In this demo, I’d like to show you how to use TrendyPy in some stock data between 2018-01-01 and 2020-06-28. You can download the data from here to reproduce the demo.

Let’s say we have some stock data from a combination of tech and banking. And, we want to identify an unknown trend if it’s a tech stock or banking. For this purpose, we’ll use FB (i.e. Facebook), GOOGL (i.e. Google), AMZN (i.e Amazon), BAC (i.e. Bank of America) and WFC (i.e. Wells Fargo) for training data then AAPL (i.e. Apple) and c (i.e. Citigroup) for prediction data.

But first, here is how the data looks.

In [1]: import pandas as pd

In [2]: import matplotlib.pyplot as plt

In [3]: df = pd.read_csv('stock_data.csv')

In [4]: df.plot()
Out[4]: <matplotlib.axes._subplots.AxesSubplot at 0x7f2d70389a58>
../_images/ticks_raw.png

If we cluster like this, the expensive stocks like GOOGL and AMZN will alone constitute one cluster which it’s clearly not intended. So, let’s scale first.

In [5]: from trendypy import utils

In [6]: df = df.apply(utils.scale_01)

In [7]: df.plot()
Out[7]: <matplotlib.axes._subplots.AxesSubplot at 0x7f2d706baeb8>
../_images/ticks_scaled.png

It’s a bit apparent that BAC, WFC and c are different than the others. Let’s put sectors side by side to see the difference better.

In [8]: fig, axes_ = plt.subplots(nrows=1, ncols=2)

In [9]: axes_[0].set_title('Tech')
Out[9]: Text(0.5, 1.0, 'Tech')

In [10]: axes_[1].set_title('Banking')
Out[10]: Text(0.5, 1.0, 'Banking')

In [11]: df[['AAPL', 'FB', 'GOOGL', 'AMZN']].plot(ax=axes_[0])
Out[11]: <matplotlib.axes._subplots.AxesSubplot at 0x7f2d70591358>

In [12]: df[['BAC', 'WFC', 'c']].plot(ax=axes_[1])
Out[12]: <matplotlib.axes._subplots.AxesSubplot at 0x7f2d703d1898>
../_images/ticks_scaled_subplot.png

Now, we can use the training data to fit. Remember, we’re setting AAPL and c aside to predict later and only fit by using the rest.

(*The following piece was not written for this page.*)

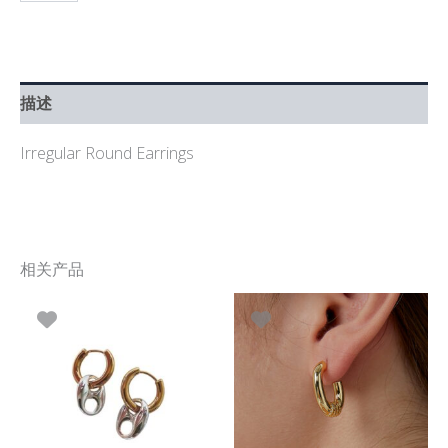
描述
Irregular Round Earrings
相关产品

In [13]: from trendypy.trendy import Trendy

In [14]: trendy = Trendy(n_clusters=2) # 2 for tech and banking

In [15]: trendy.fit([df.FB, df.GOOGL, df.AMZN, df.BAC, df.WFC])

In [16]: trendy.labels_
Out[16]: [0, 0, 0, 1, 1]

You can also use fit_predict method for this purpose, it’s essentially the same.

In [17]: trendy.fit_predict([df.FB, df.GOOGL, df.AMZN, df.BAC, df.WFC])
Out[17]: [0, 0, 0, 1, 1]

As expected, it successfully assigns FB, GOOGL and AMZN into the first cluster (i.e. 0) and BAC and WFC into the second (i.e. 1). So, we can name 0 as tech and 1 as banking.

Now, let’s make predictions on the prediction data that we set aside earlier (i.e. AAPL, c).

In [18]: trendy.predict([df.AAPL]) # expecting `0` since AAPL is a part of tech
Out[18]: [0]

In [19]: trendy.predict([df.c]) # expecting `1` since c is a part of banking
Out[19]: [1]

As seen above, it correctly predicts trends.

You can easily pickle the model object to be used later with to_pickle method.

In [20]: trendy.to_pickle('my_first_trendy.pkl')

And, that’s all.